Леви привык планировать атаки, отступления, операции под прикрытием. Но всё ещё не привык планировать мирную жизнь. Он больше не принадлежит разведотряду, не принадлежит Парадизу – он принадлежит самому себе. Предоставлен сам себе. Теперь вся его стратегия: заниматься делом, которое ему по душе, не прогореть и не сдохнуть.
Вскоре после того как Леви решает остаться на Марли и открыть чайную лавку, прибавляется ещё одна цель: позаботиться о Габи и Фалько, защитить их в этом не воюющем, но по-прежнему неспокойном мире.
Когда приезжает Микаса, Леви берёт под своё крыло и её, как раньше. Видимо, ему на роду написано быть окружённым молодёжью, руководить ими и присматривать за ними. Это напоминает годы службы. Но не печалит, а даже как-то успокаивает: Леви снова встаёт на привычные рельсы, делает то, что у него хорошо получается. То, что даёт ему смысл.

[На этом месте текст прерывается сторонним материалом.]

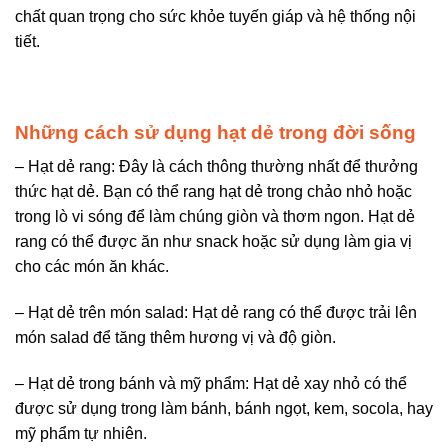
chất quan trọng cho sức khỏe tuyến giáp và hệ thống nội
tiết.
Những cách sử dụng hạt dẻ trong đời sống
– Hạt dẻ rang: Đây là cách thông thường nhất để thưởng
thức hạt dẻ. Bạn có thể rang hạt dẻ trong chảo nhỏ hoặc
trong lò vi sóng để làm chúng giòn và thơm ngon. Hạt dẻ
rang có thể được ăn như snack hoặc sử dụng làm gia vị
cho các món ăn khác.
– Hạt dẻ trên món salad: Hạt dẻ rang có thể được trải lên
món salad để tăng thêm hương vị và độ giòn.
– Hạt dẻ trong bánh và mỹ phẩm: Hạt dẻ xay nhỏ có thể
được sử dụng trong làm bánh, bánh ngọt, kem, socola, hay
mỹ phẩm tự nhiên.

Когда Микаса признаётся, зачем приехала, всё летит в тартарары. Выстроенный и понятный быт пошатывается. Леви был готов о ней позаботиться, даже хотел этого. Но в его голове «заботиться о Микасе» и «трахать Микасу» плохо увязываются воедино. Второе даже противоречит первому: сделать подчинённую-родственницу-и-почти-друга своей любовницей на несколько ночей, а затем отправить её восвояси, одну, уязвимую, беременную ребёнком, у которого не будет отца?
После разбора полётов Микаса уезжает. Но конфликт не исчерпан, Леви возвращается мыслями к ней снова и снова. Проходит совсем немного времени, прежде чем он осознаёт: Микаса и сейчас до боли одинока. И она считает перспективу лечь под него не такой уж большой платой за надежду.
Вдобавок Леви понимает, что не хочет отнимать у неё эту надежду. И не хочет терять Микасу.
Едва дождавшись утра, Леви выдёргивает Фалько и они едут в порт. Чудом успевают до отплытия корабля.
Теперь, когда Микаса снова с ним, днём и ночью, Леви неожиданно для себя начинает думать о будущем не только в плане «Что мы завтра едим» и «Какой чай закупить». Надо бы разобрать её комнату – перенести часть ящиков куда-нибудь, да хоть в комнату Леви. А весной будет фестиваль – наверняка Микаса не видала такой раньше; наверное, ей понравится. Леви хочет показать ей этот фестиваль, увидеть искры удивления в тёмных глазах и, возможно, улыбку на серьёзном лице. Ради этого Леви готов терпеть боль.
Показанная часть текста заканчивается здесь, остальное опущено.